Over the past few years, I’ve seen “ice restock” videos appear across my social media feeds. These consist of influencers showing off floppy silicone ice molds filled with colorful frozen liquids and fruits, and the process of popping out aesthetically-pleasing ice into freezer drawers.
Comments range from admiring to skeptical, but there’s no denying that the sounds of ice cubes (there’s often an #asmr tag) and the colors of the ice are appealing. Creations like pink, cherry blossom–shaped ice and ice frozen into rose shapes and sprinkled with dried petals almost seem too pretty to submerge in a drink.
Of similar interest are videos of bartenders, especially from Japan, painstakingly carving clear ice into spheres or diamonds. But why would a bartender want to take time out from a shift to hand-carve a piece of ice? There’s numerous explanations: certain shapes, such as spheres, melt slower and dilute a drink less, and a good number of small Japanese bars buy their ice in huge chunks that need to be broken down anyway.
These factoids come from Camper English, the author of The Ice Book: Cool Cubes, Clear Spheres, and Other Chill Cocktail Crafts. Over the last 15 years, English has made a name for himself as the internet’s ice guru, a reputation established by a long-ago quest to create clear ice at home.
It all started with a bit of mythbusting, he explains. He attended a cocktail conference where a panel touched on the subject of making clear ice. “So I decided to test the theories that people were suggesting, methodically, at home,” he says. For example, many people think that freezing boiling water will result in clear ice. English tried it. It didn’t work. “It’s more of an urban legend than anything else,” he says.
So he set out to develop a standardized process. In his book, English describes freezing different kinds of water in different containers, but all his ice ended up cloudy-white in the center. It took a lot of ice and observation before he noticed that the outer edges of his ice cubes stayed clear. On December 28, 2009, he posted this finding: freezing water in an insulated container without a top would result in a piece of clear ice with a cloudy layer at the bottom that could be chipped off.
This, he explains to me over the phone, is known as directional freezing. The last part of water to freeze will end up cloudy from trapped air and impurities. Usually, that’s the very center of an ice cube, but using an insulated container without a lid “only freezes from one direction, which is the top down towards the bottom,” he says. You can also get see-through ice from not allowing a cube to freeze solid, keeping the center liquid.
Both home and professional bartenders absorbed English’s findings, and there’s now an industry creating tools to make ever-more fanciful clear ice at home. “I’m glad that it’s still going all these years later,” says English. He hasn’t gotten tired of ice, either. “I have fun with my reputation as an ice weirdo,” he says. “I rarely keep food in my freezer if I can avoid it because I’ve always got a few ice projects happening in there.”
“You don’t think of people who knit a lot as being obsessive or weirdos. My hobby is making ice cubes that are really good,” English laughs. “So save your judgment, people.”
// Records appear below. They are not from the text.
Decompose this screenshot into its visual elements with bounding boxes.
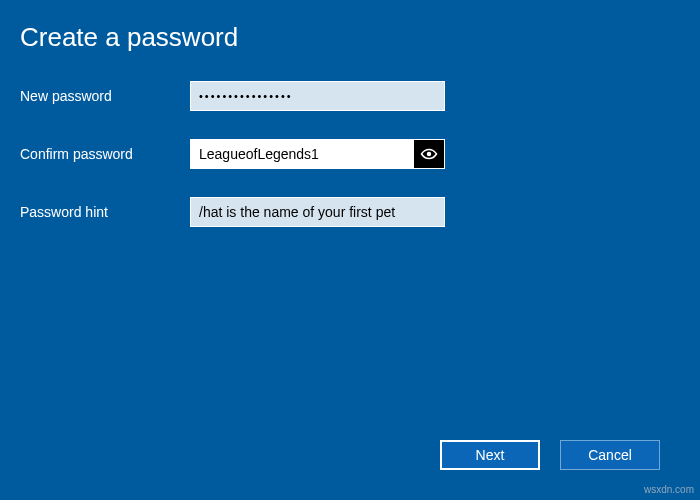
new-password-wrap bbox=[190, 81, 445, 111]
eye-reveal-icon bbox=[420, 148, 438, 160]
dialog-buttons: Next Cancel bbox=[440, 440, 660, 470]
password-hint-wrap bbox=[190, 197, 445, 227]
svg-point-0 bbox=[427, 152, 432, 157]
new-password-row: New password bbox=[0, 81, 700, 111]
next-button[interactable]: Next bbox=[440, 440, 540, 470]
create-password-form: New password Confirm password Password h… bbox=[0, 81, 700, 227]
password-hint-label: Password hint bbox=[20, 204, 190, 220]
confirm-password-row: Confirm password bbox=[0, 139, 700, 169]
page-title: Create a password bbox=[0, 0, 700, 53]
watermark-text: wsxdn.com bbox=[644, 484, 694, 495]
password-hint-row: Password hint bbox=[0, 197, 700, 227]
password-hint-input[interactable] bbox=[190, 197, 445, 227]
new-password-input[interactable] bbox=[190, 81, 445, 111]
reveal-password-button[interactable] bbox=[414, 140, 444, 168]
confirm-password-label: Confirm password bbox=[20, 146, 190, 162]
cancel-button[interactable]: Cancel bbox=[560, 440, 660, 470]
confirm-password-input[interactable] bbox=[191, 140, 414, 168]
confirm-password-wrap bbox=[190, 139, 445, 169]
new-password-label: New password bbox=[20, 88, 190, 104]
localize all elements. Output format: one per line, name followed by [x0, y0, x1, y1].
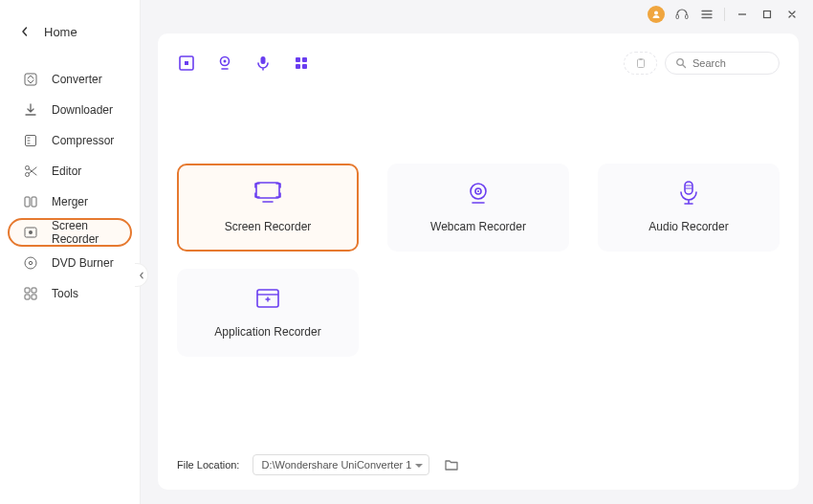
svg-rect-25 [296, 64, 300, 69]
svg-point-8 [25, 257, 36, 269]
open-folder-button[interactable] [443, 457, 460, 472]
sidebar-item-label: DVD Burner [52, 256, 114, 270]
svg-rect-28 [639, 58, 642, 60]
close-button[interactable] [784, 7, 800, 22]
back-button[interactable] [19, 26, 31, 37]
svg-point-14 [654, 11, 658, 15]
card-application-recorder[interactable]: Application Recorder [177, 269, 359, 357]
maximize-button[interactable] [759, 7, 775, 22]
sidebar-item-compressor[interactable]: Compressor [8, 126, 132, 155]
user-avatar[interactable] [648, 6, 665, 23]
svg-point-29 [677, 59, 684, 66]
svg-rect-13 [32, 295, 36, 299]
sidebar-items: Converter Downloader Compressor Editor M… [0, 55, 140, 318]
mode-webcam-button[interactable] [215, 54, 234, 73]
close-icon [786, 9, 798, 20]
search-icon [675, 57, 687, 69]
svg-rect-24 [302, 57, 307, 62]
svg-rect-10 [25, 288, 30, 293]
sidebar-item-label: Converter [52, 73, 102, 86]
headset-icon [674, 7, 690, 22]
support-button[interactable] [674, 7, 690, 22]
toolbar [177, 49, 780, 77]
clipboard-icon [635, 57, 647, 69]
svg-rect-16 [686, 15, 689, 19]
folder-icon [444, 458, 459, 471]
svg-rect-15 [676, 15, 679, 19]
card-audio-recorder[interactable]: Audio Recorder [598, 164, 780, 252]
chevron-left-icon [20, 27, 30, 36]
mode-icons [177, 54, 311, 73]
card-label: Webcam Recorder [430, 220, 526, 233]
card-label: Audio Recorder [648, 220, 728, 233]
card-grid: Screen Recorder Webcam Recorder Audio Re… [177, 164, 780, 357]
screen-recorder-icon [253, 182, 283, 205]
disc-icon [23, 255, 38, 271]
sidebar-item-editor[interactable]: Editor [8, 157, 132, 186]
card-webcam-recorder[interactable]: Webcam Recorder [387, 164, 569, 252]
main: Screen Recorder Webcam Recorder Audio Re… [141, 0, 813, 504]
file-location-label: File Location: [177, 459, 239, 471]
file-location-select[interactable]: D:\Wondershare UniConverter 1 [253, 454, 429, 475]
sidebar-item-label: Editor [52, 164, 81, 178]
minimize-button[interactable] [735, 7, 750, 22]
apps-mode-icon [293, 55, 310, 72]
svg-rect-19 [185, 61, 188, 65]
sidebar-header: Home [0, 8, 140, 55]
svg-rect-17 [764, 11, 771, 18]
svg-point-9 [29, 261, 32, 264]
paste-button[interactable] [624, 52, 657, 75]
bottom-row: File Location: D:\Wondershare UniConvert… [177, 451, 780, 478]
menu-button[interactable] [699, 7, 714, 22]
file-location-value: D:\Wondershare UniConverter 1 [261, 459, 411, 471]
sidebar-item-converter[interactable]: Converter [8, 65, 132, 94]
sidebar-item-label: Merger [52, 195, 88, 208]
minimize-icon [736, 9, 748, 20]
sidebar-item-label: Screen Recorder [52, 219, 117, 246]
sidebar-item-label: Tools [52, 287, 78, 300]
home-label: Home [44, 25, 77, 39]
card-screen-recorder[interactable]: Screen Recorder [177, 164, 359, 252]
svg-point-21 [224, 60, 227, 63]
sidebar: Home Converter Downloader Compressor Edi… [0, 0, 141, 504]
mode-screen-button[interactable] [177, 54, 196, 73]
svg-rect-23 [296, 57, 300, 62]
webcam-mode-icon [216, 55, 233, 72]
svg-rect-27 [637, 59, 644, 68]
svg-point-33 [477, 190, 479, 192]
hamburger-icon [700, 8, 714, 21]
audio-recorder-icon [673, 182, 704, 205]
svg-rect-22 [261, 56, 266, 64]
screen-mode-icon [178, 55, 195, 72]
svg-rect-5 [32, 197, 36, 207]
card-label: Screen Recorder [225, 220, 312, 233]
svg-rect-30 [256, 183, 279, 198]
sidebar-item-label: Downloader [52, 103, 113, 117]
svg-rect-26 [302, 64, 307, 69]
record-icon [23, 225, 38, 240]
chevron-left-icon [138, 271, 145, 280]
mode-audio-button[interactable] [253, 54, 273, 73]
compress-icon [23, 133, 38, 148]
sidebar-item-downloader[interactable]: Downloader [8, 96, 132, 124]
mode-apps-button[interactable] [292, 54, 311, 73]
svg-rect-1 [26, 136, 36, 146]
webcam-recorder-icon [463, 182, 494, 205]
sidebar-item-screen-recorder[interactable]: Screen Recorder [8, 218, 132, 247]
sidebar-item-tools[interactable]: Tools [8, 279, 132, 308]
scissors-icon [23, 164, 38, 179]
panel: Screen Recorder Webcam Recorder Audio Re… [158, 33, 799, 490]
mic-mode-icon [254, 55, 272, 72]
sidebar-item-merger[interactable]: Merger [8, 187, 132, 216]
svg-rect-4 [25, 197, 30, 207]
svg-rect-11 [32, 288, 36, 293]
search-box[interactable] [665, 52, 780, 75]
application-recorder-icon [253, 287, 283, 310]
search-input[interactable] [692, 57, 769, 69]
sidebar-item-dvd-burner[interactable]: DVD Burner [8, 249, 132, 277]
download-icon [23, 102, 38, 118]
divider [724, 8, 725, 21]
svg-rect-12 [25, 295, 30, 299]
svg-point-7 [29, 230, 33, 234]
grid-icon [23, 286, 38, 301]
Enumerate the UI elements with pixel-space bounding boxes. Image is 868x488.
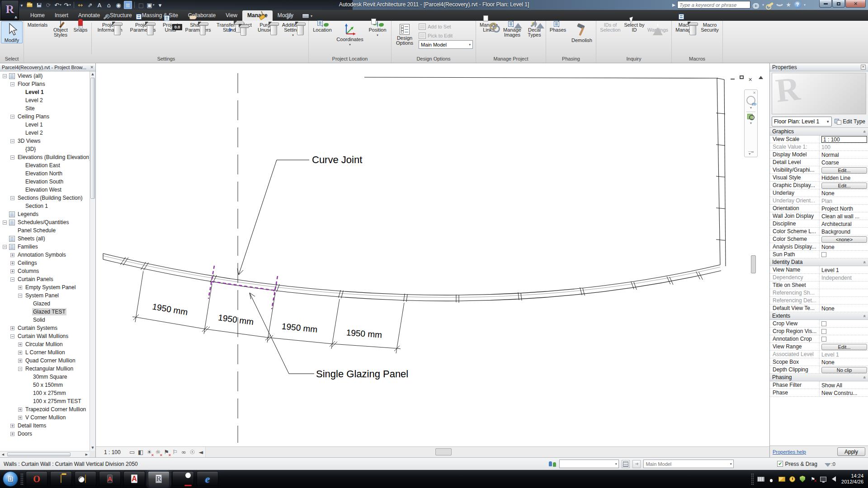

English has noticed an uptick in the number of people doing ice projects the last few years. “Initially, the process that I shared was known among bartenders, but it really took off only during the pandemic when a lot more people were trying to make good-looking drinks at home,” he says.
In his book, English demonstrates not only how to make clear ice, but also how to suspend flowers and fruit inside cubes, make frozen punch bowls, and how to create frozen spheres to hold cocktails. Ice, he says, can do much more than simply cool down a drink, and even a single cube of clear or colorful ice can make a cocktail feel special.
“I often use the analogy of drinking fine champagne out of a Styrofoam cup while sitting in a ditch, as opposed to drinking the same champagne from a crystal flute in a fine-dining cocktail bar,” English says. “It’s the same champagne, but the experience is elevated with a better visual environment.”